İslam’da Kadının Eğitim ve Öğretimi

İslâm, erkeğe verdiği eğitim-öğretim hakkını kadına da vermiştir. Bu konuda müracaat ettiğimiz âyet ve hadislerin bazıları umumî bir hitapta bulunmuş ve bu umumilik içine kadını da dâhil etmiştir. Diğer bazılarında ise kadının ilim elde etme ve öğretme hakkı bizzat zikredilmiştir. Mesela
“Hiç bilenlerle bilmeyenler bir olur mu?”(Zümer Sûresi, 39/9) âyeti kadınların bilmesini de içine alacak şekilde geniştir. Kur’ân’da geçen:
“Rabbim ilmimi arttır.” (Tâhâ Sûresi, 20/114)duası, kadın ve erkek herkesin yapabileceği bir duadır.
“İlim öğrenmek erkek kadın her Müslüman’a farzdır.”(İbn Mâce, mukaddime 17),
“Kadınlara Cuma, cihad ve cenaze hariç erkeklere farz kılınan her şey farz kılınmıştır.”(Abdurrezzâk, Musannef, 5/298) gibi hadislerde ise kadın ayrıca zikredilmektedir. Peygamber Efendimiz’in cariyeler hakkındaki şu beyanları, değil hür kadınların, köle kadınların bile ilim öğrenme konusundaki haklarını ortaya koyar: “Bir insanın cariyesi olur, ona güzel bir tahsil ve eğitim verir, sonra da onu azad ederse, Allah onu iki katıyla mükâfatlandırır.”(Buhârî, cihâd 145)
Kur’ân ve hadislerde kadınlara tanınan eğitim-öğretim hakkı, Efendimiz zamanında pratik hayatta uygulanmış daha sonraki devirlerde de bu istikamette devam etmiştir. Peygamber Efendimiz (sallallahu aleyhi ve sellem) zamanında, erkeklerle beraber kadınlar da camiye geliyor, verilen vaaz ve hutbelerden, yapılan sohbetlerden onlar da istifade ediyorlardı. Sorusu olan bir kadın, ya Peygamber Efendimiz’e (sallallahu aleyhi ve sellem) gelip bizzat soruyor ya da bir aracı vasıtasıyla iletiyordu. Genç bir kız, kendisini istemediği bir erkekle zorla evlendirmek isteyen babasını gelip Allah Resûlüne şikâyet edebiliyor, Peygamber Efendimiz de babasıyla konuşuyor ve neticede kızı haklı buluyordu. Bir kadın, gelip kocasının kendisini haksız yere boşadığını söylüyor, yuvasının dağılmaması için yalvarıyor, ardından gönülleri rahatlatıcı hükümleri bildiren bir âyet iniyordu.
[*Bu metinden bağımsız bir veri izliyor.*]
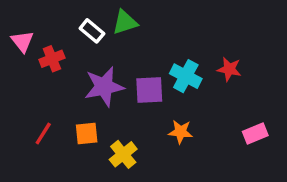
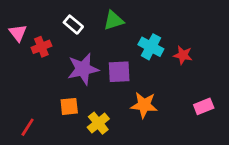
green triangle: (125, 22) -> (114, 20), moved
cyan cross: (186, 76) -> (151, 47), moved
orange star: (181, 132) -> (144, 105), size x1.4
red line: (43, 133) -> (28, 127), moved

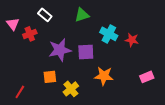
white rectangle: (73, 25) -> (45, 15), moved

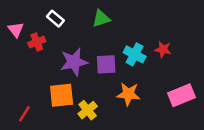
cyan cross: (109, 34) -> (135, 54), moved
orange square: (50, 77) -> (62, 95), size x1.5
pink rectangle: (147, 77) -> (182, 95), size x1.5

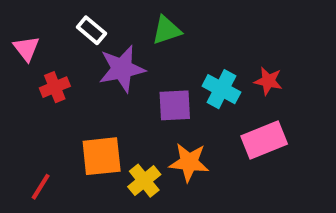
red cross: (37, 42) -> (55, 87), moved
purple star: (74, 62) -> (122, 69), moved
orange star: (128, 94) -> (189, 162), moved
pink rectangle: (182, 95) -> (264, 140), moved

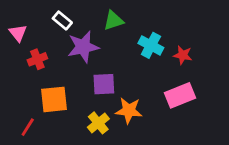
cyan cross: (221, 89) -> (151, 45), moved
purple square: (175, 105) -> (104, 84), moved
orange square: (102, 156) -> (54, 99), moved

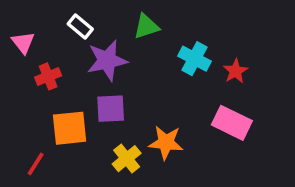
red star: (183, 55) -> (235, 71), turned 30
purple square: (104, 84) -> (111, 109), moved
pink rectangle: (180, 95) -> (232, 123), turned 48

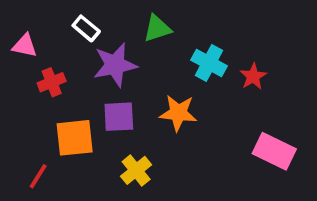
pink triangle: (23, 43) -> (25, 46), turned -40
pink rectangle: (232, 123) -> (274, 151), moved
orange star: (166, 142) -> (178, 113), moved

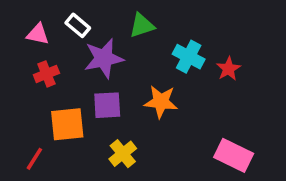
pink triangle: (25, 46) -> (38, 34), moved
pink rectangle: (274, 151) -> (234, 155), moved

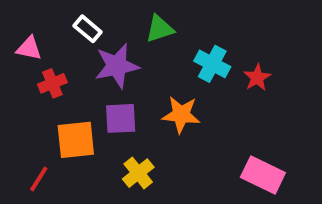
pink triangle: (38, 34) -> (29, 48), moved

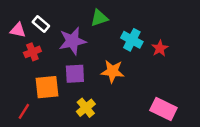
white rectangle: (88, 29) -> (41, 24), moved

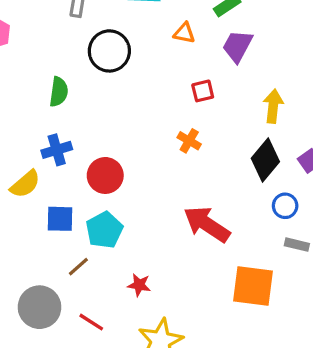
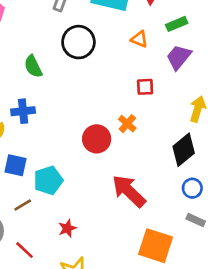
green semicircle: (59, 92) -> (33, 66), turned 135
red circle: (105, 175) -> (97, 139), moved
red star: (139, 285) -> (67, 228), turned 30

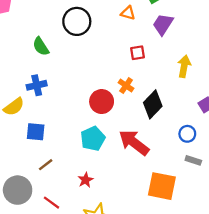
black diamond: (184, 150) -> (153, 104), moved
cyan pentagon: (48, 180) -> (93, 139), moved

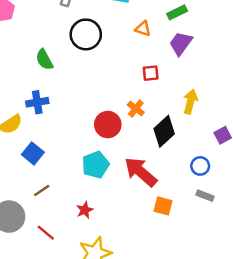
yellow arrow: (184, 66) -> (190, 102), moved
blue square: (36, 132) -> (33, 153), turned 30
orange square: (162, 186) -> (163, 206), moved, size x0.6

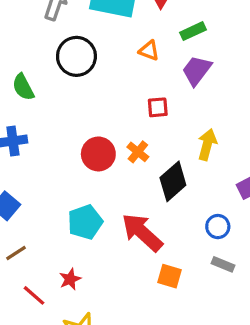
red circle: (108, 125) -> (98, 154), moved
red line: (46, 233) -> (34, 295), moved

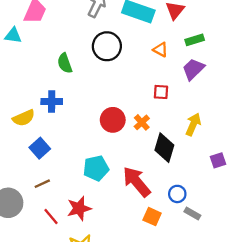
black diamond: (173, 181) -> (164, 148), turned -40
blue circle: (218, 227) -> (177, 194), moved
red star: (70, 279) -> (79, 208), size x1.5

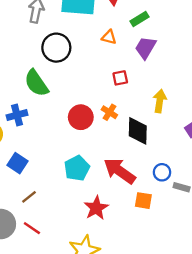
green semicircle: (65, 63) -> (36, 83), moved, size x1.4
red star: (79, 208) -> (96, 208), moved
red line: (51, 217) -> (32, 228), moved

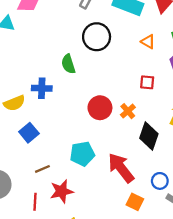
green semicircle: (36, 83) -> (68, 64), size x0.7
brown line: (29, 197) -> (42, 169), moved
red star: (96, 208) -> (62, 191), moved
red line: (32, 228) -> (35, 202), moved, turned 42

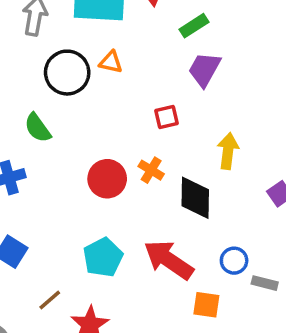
orange triangle: (148, 42) -> (111, 62), moved

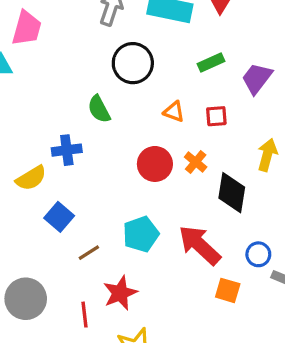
green rectangle: (194, 26) -> (211, 62), moved
orange triangle: (111, 62) -> (174, 112), moved
brown line: (50, 300) -> (89, 253), moved

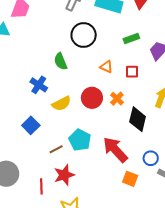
blue cross: (67, 150) -> (39, 85), turned 36
yellow semicircle: (31, 178) -> (61, 104), moved
cyan pentagon: (141, 234) -> (80, 140), turned -30
brown line: (89, 253) -> (56, 149), moved

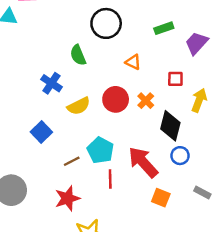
red square: (132, 72) -> (175, 79), moved
blue circle: (151, 158) -> (180, 156), moved
red star: (64, 175) -> (67, 198), moved
red line: (41, 186) -> (110, 179), moved

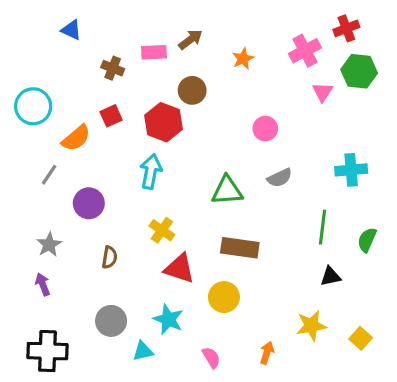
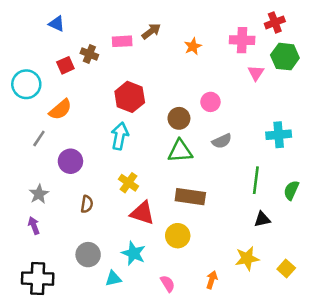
pink cross: (305, 51) -> (242, 40), turned 30
brown circle: (192, 90) -> (179, 118), moved
red square: (111, 116) -> (65, 65), moved

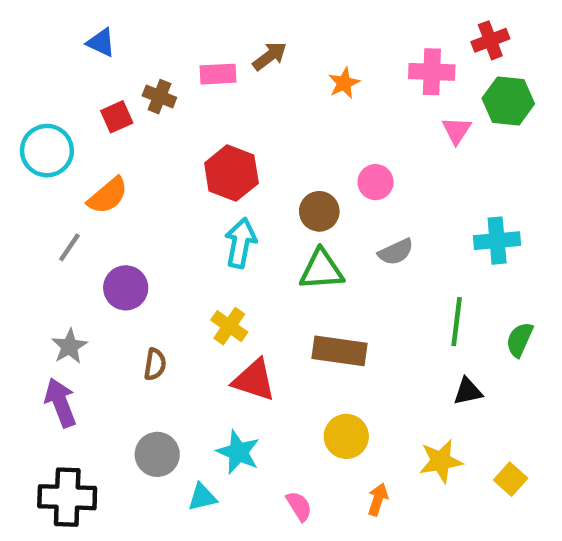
cyan arrow: (120, 136) -> (240, 243), moved
purple arrow: (34, 226) -> (60, 403), size x1.5
yellow circle: (178, 236) -> (346, 436), moved

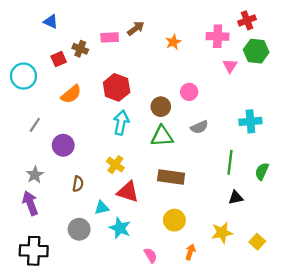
orange semicircle: (108, 196) -> (71, 94), moved
cyan triangle: (202, 497) -> (102, 208), moved

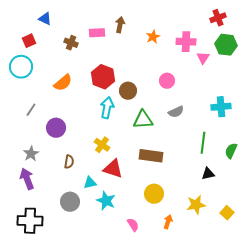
brown arrow: (136, 28) -> (120, 25), turned -42
pink cross: (218, 36) -> (186, 42), moved
red square: (59, 59) -> (29, 41), moved
brown circle: (161, 107) -> (128, 91), moved

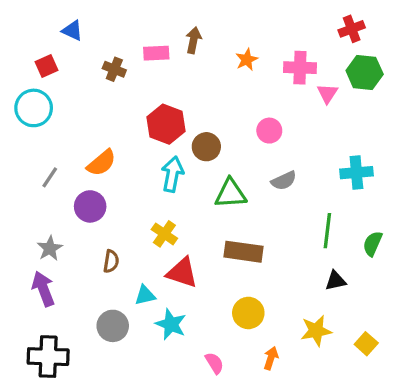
orange semicircle: (63, 83) -> (101, 163), moved

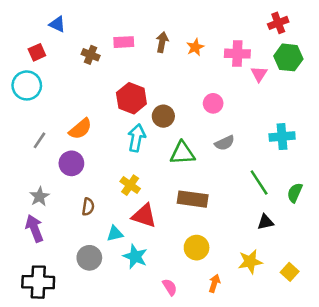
brown arrow: (193, 40) -> (162, 42), moved
green line: (327, 231) -> (259, 182), turned -40

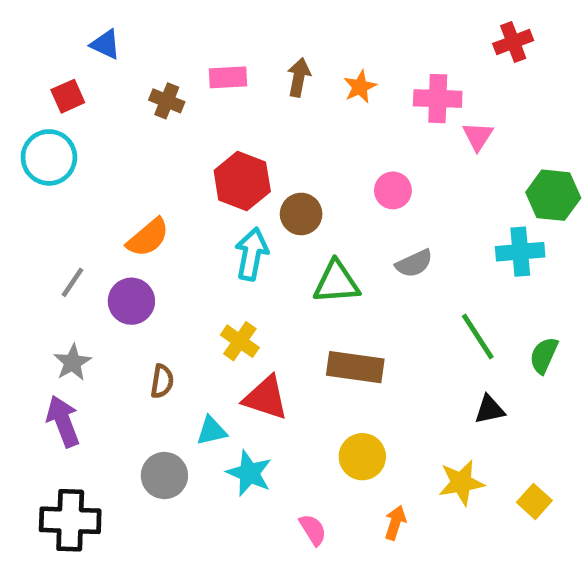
green hexagon: (288, 57) -> (553, 195), moved
gray line: (40, 140) -> (73, 282), moved

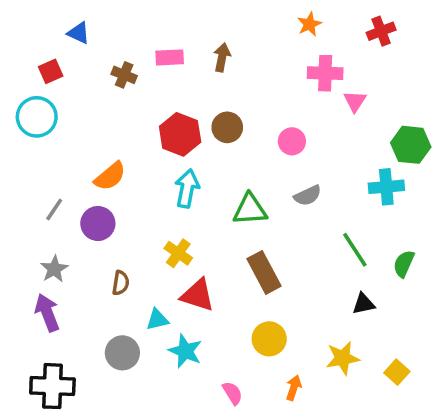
orange star: (360, 87) -> (309, 24), moved
brown circle: (301, 214) -> (227, 127), moved
brown rectangle: (355, 367) -> (264, 272), turned 54

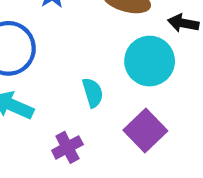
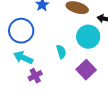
purple cross: (67, 147) -> (35, 76), moved

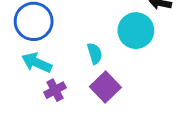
purple square: (86, 70) -> (105, 87), moved

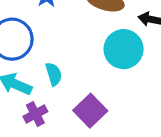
cyan semicircle: (95, 53) -> (54, 74), moved

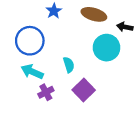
cyan semicircle: (54, 74) -> (69, 65), moved

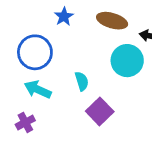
purple cross: (46, 92) -> (25, 122), moved

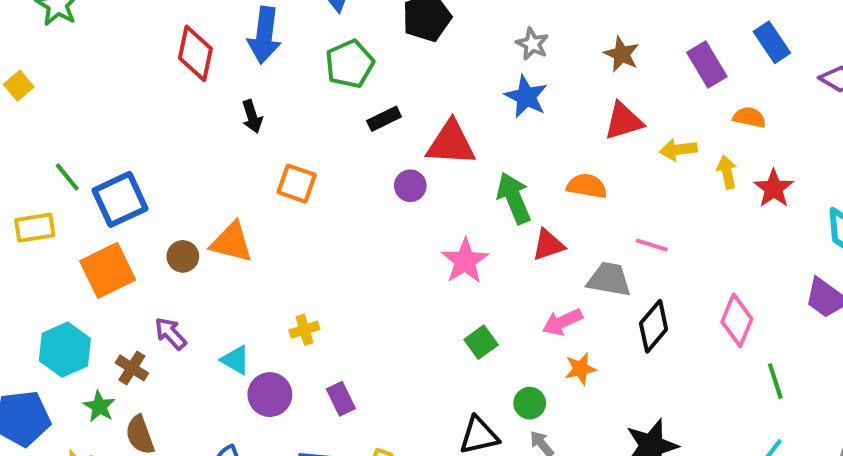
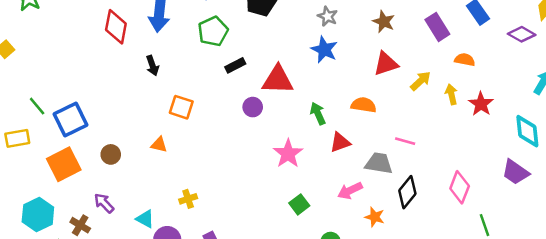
yellow arrow: (678, 150) -> (421, 81), turned 145
green arrow: (514, 198) -> (318, 113), size x0.7
orange triangle: (232, 242) -> (159, 145), moved, size x0.6
orange star: (580, 369) -> (375, 217), moved, turned 30

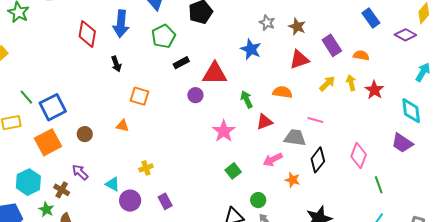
gray star: (327, 16) -> (267, 23), moved
purple rectangle: (437, 27) -> (332, 45), moved
yellow arrow: (421, 81) -> (327, 84), moved

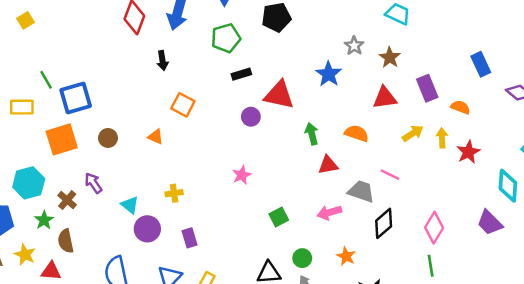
pink star: (224, 131) -> (242, 175), moved, size x0.7
orange star: (292, 180) -> (346, 256), moved
green line: (379, 185) -> (431, 266), moved

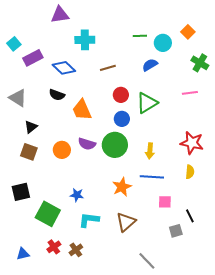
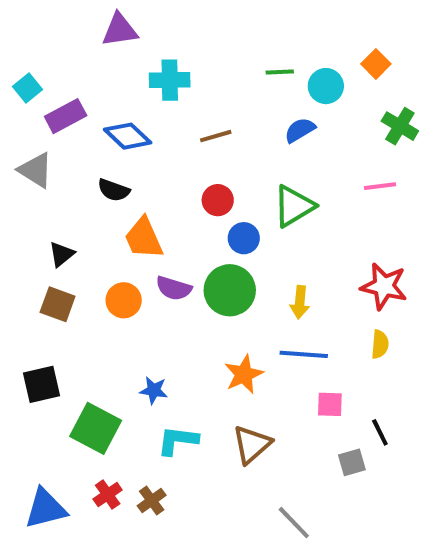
red circle: (121, 95) -> (218, 200), moved
gray triangle: (18, 98) -> (36, 170), moved
orange trapezoid: (82, 110) -> (144, 238), moved
blue triangle: (23, 254) -> (46, 509), size x1.6

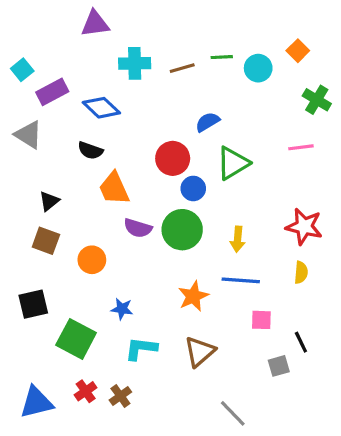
blue semicircle: (300, 130) -> (208, 122), moved
brown line: (216, 136) -> (182, 68), moved
red circle: (218, 200) -> (173, 158), size x1.4
orange circle: (124, 300) -> (92, 260), moved

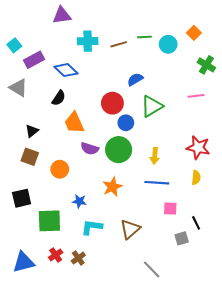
black semicircle: (90, 150) -> (59, 98), turned -77
orange star: (193, 296) -> (112, 187), moved
green square: (76, 339) -> (49, 221), turned -30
Esma Validemiz geliyor Efendimiz’e kadınlara ait hususi bir soru soruyor, mahrem bir mevzu olmasına rağmen soru sormaktan sıkılmıyor, Efendimiz ise bu sorulara gayet açık ve tatmin edici cevaplar veriyordu. İşte kadın, Allah Resûlü zamanında derdini anlatma, ihtiyaçlarını dile getirme, soru sorma ve ilim alma konusunda bu kadar rahattı. Daha önce insan yerine konmayan bu muallâ varlık, İslâm’ın gelmesiyle büyük bir mevki kazanmış ve esas olması gereken yere çıkmıştı.